For Facebook and Caffe2, augmented reality (AR) is the low hanging fruit, but this is just a step on the road to redefining the user interface to web services. This is a process which has featured at F8, and in the social giant’s R&D, for some years, as it bids to outmanoeuver Google and others in shaping, and controlling, how people communicate with the web, how their experiences are personalized, and how the resulting data is analysed and monetized.

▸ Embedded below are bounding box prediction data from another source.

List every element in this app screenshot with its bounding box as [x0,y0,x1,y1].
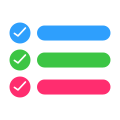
button[interactable]: Completed task [10,22,110,44]
button[interactable]: Completed task [10,76,110,98]
button[interactable]: Completed task [10,50,110,70]
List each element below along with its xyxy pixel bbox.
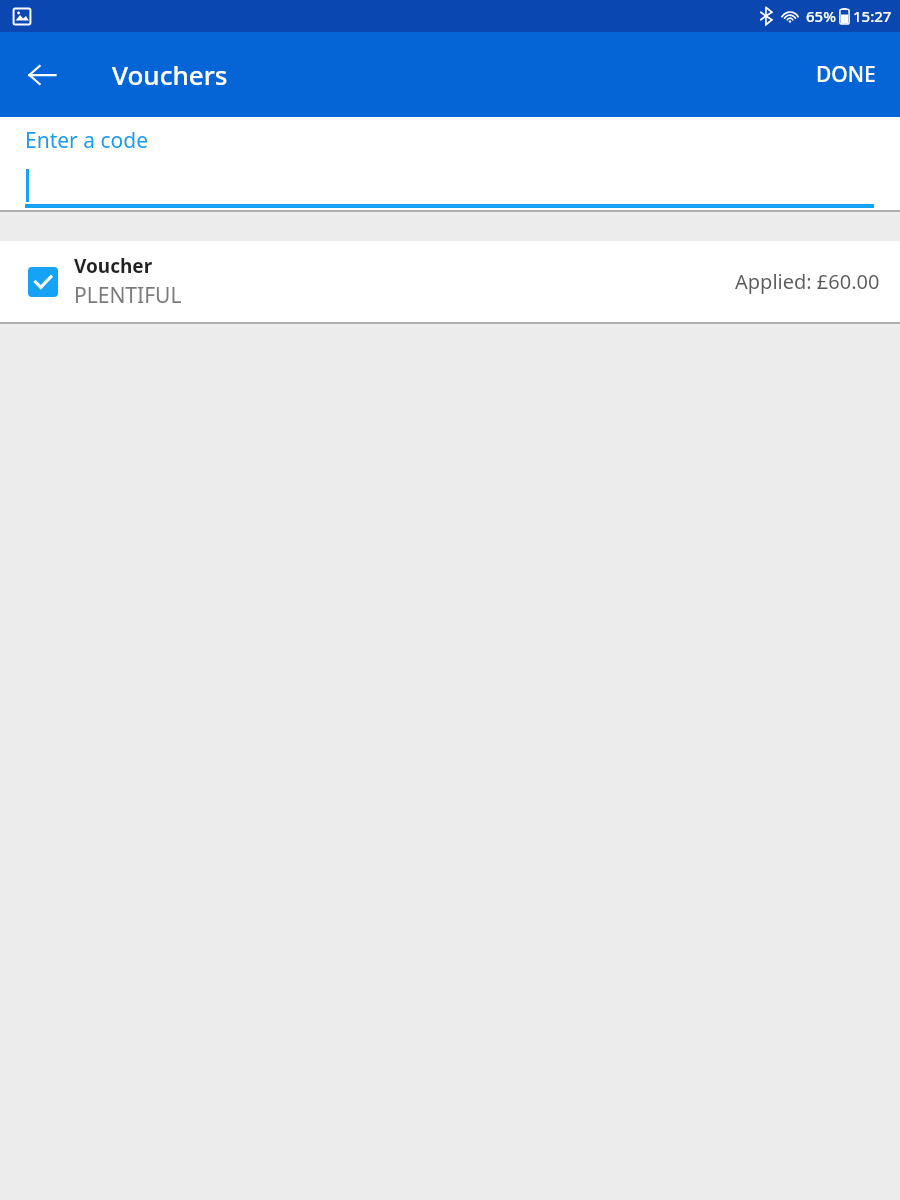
staticText: DONE <box>816 60 876 89</box>
button[interactable]: Voucher applied checkbox <box>28 267 58 297</box>
staticText: Voucher <box>74 253 153 279</box>
button[interactable]: Voucher applied checkbox <box>0 241 900 322</box>
button[interactable]: Back <box>14 47 70 103</box>
staticText: 15:27 <box>853 6 892 26</box>
staticText: Applied: £60.00 <box>735 268 880 295</box>
staticText: Vouchers <box>112 57 228 92</box>
staticText: Enter a code <box>25 126 148 155</box>
button[interactable]: Enter a code <box>0 117 900 210</box>
button[interactable]: DONE <box>802 48 890 101</box>
staticText: 65% <box>806 6 836 26</box>
staticText: PLENTIFUL <box>74 281 182 310</box>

Virtual reality and AR, as well as AI-driven technologies like computer vision, voice interfaces and gesture control, will all be essential to this attempt. Voice and gestures instead of keywords, intelligent chatbots to support users, massive AI engines to return ever-more accurate and personalized responses to natural language questions – these are the keynotes of the new web and search experiences, and every major web player knows it needs to lead the way in order to retain its influence and and the best chance of monetizing the new conversations.

So Facebook expects developers to use Caffe2 to create applications which can leverage its vast user base and drive the web experience forward via chatbots, conversational interfaces (as Microsoft calls them) and robotics. And the logical next step from voice, gesture and vision interfaces is a computer-to-brain interface, to turn thoughts into text or actions. This would enable hands-free control of the environment, allowing a user to interact with menus or manipulate virtual objects. For plain old video, the functions would be as simple as pausing playback, or tagging and messaging friends to share in the experience.